Потянуло в горы. Мигом вспомнились леса, где можно сидеть на деревьях и на уступах скал,— что за ширь раскрывается оттуда! Сидишь высоко-высоко, а кажется, полет все продолжается.

Он долетел уже до второго дерева на обочине леса, но захотелось передохнуть: болтающаяся сзади длинная веревка все же мешала. Очень высоко взлететь, чтобы перемахнуть деревья, было нельзя. Силы оставалось как раз, чтобы достигнуть макушки старой сосны, мягкой ниспадающей лапы самой верхней ее ветки. Лапа прогнулась сначала от тяжести внезапно севшей птицы, потом выпрямилась, закачалась, то приподнимая, то опуская тынара.

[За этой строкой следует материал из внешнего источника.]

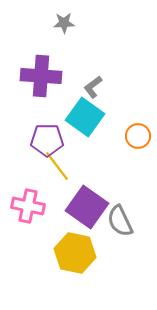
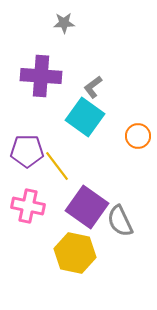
purple pentagon: moved 20 px left, 11 px down
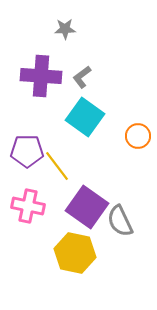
gray star: moved 1 px right, 6 px down
gray L-shape: moved 11 px left, 10 px up
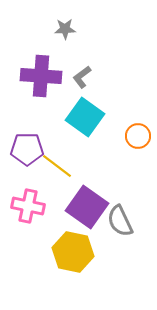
purple pentagon: moved 2 px up
yellow line: rotated 16 degrees counterclockwise
yellow hexagon: moved 2 px left, 1 px up
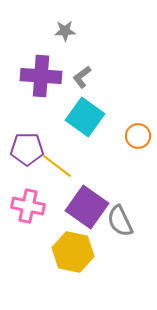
gray star: moved 2 px down
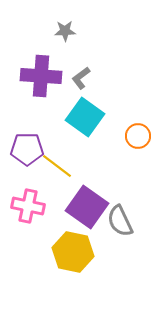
gray L-shape: moved 1 px left, 1 px down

Птичье чутье подсказало здешним пернатым примолкнуть — ловчий тынар самолично пожаловал к ним. Пока он здесь, лучше побыть безмолвными, спрятаться, перестать соскакивать с ветки на ветку, пищать и копошиться. В свою очередь, об этом должен был знать и тынар, повелитель пернатых в горном лесу… Бывает, вдруг замирает птичья живность леса, тихой, затаенной делается. Это оттого, что никто не смеет вольно вести себя перед соколом. Таково правило. Оказалось, молодой тынар немножко отвык от него и вот теперь вновь обретал понимание смысла внезапной этой тишины.

Она долго не нарушалась.

А нарушил ее неожиданно далекий звук: «Гав! Гав! Гав!» Бесконечный повтор одного и того же «Гав! Гав! Гав!». Приближающийся неизвестный голос раздавался оттуда, с земли, стало быть, принадлежал он не птице… Ну конечно, четвероногая черная тень человека прибежала за ним. Что ей здесь надо? Хочет залезть на дерево, прыгает. Ух, да какой он злой! Глаза горят, пасть раззявлена; с вывалившегося из пасти тонкого языка капает слюна, тьфу!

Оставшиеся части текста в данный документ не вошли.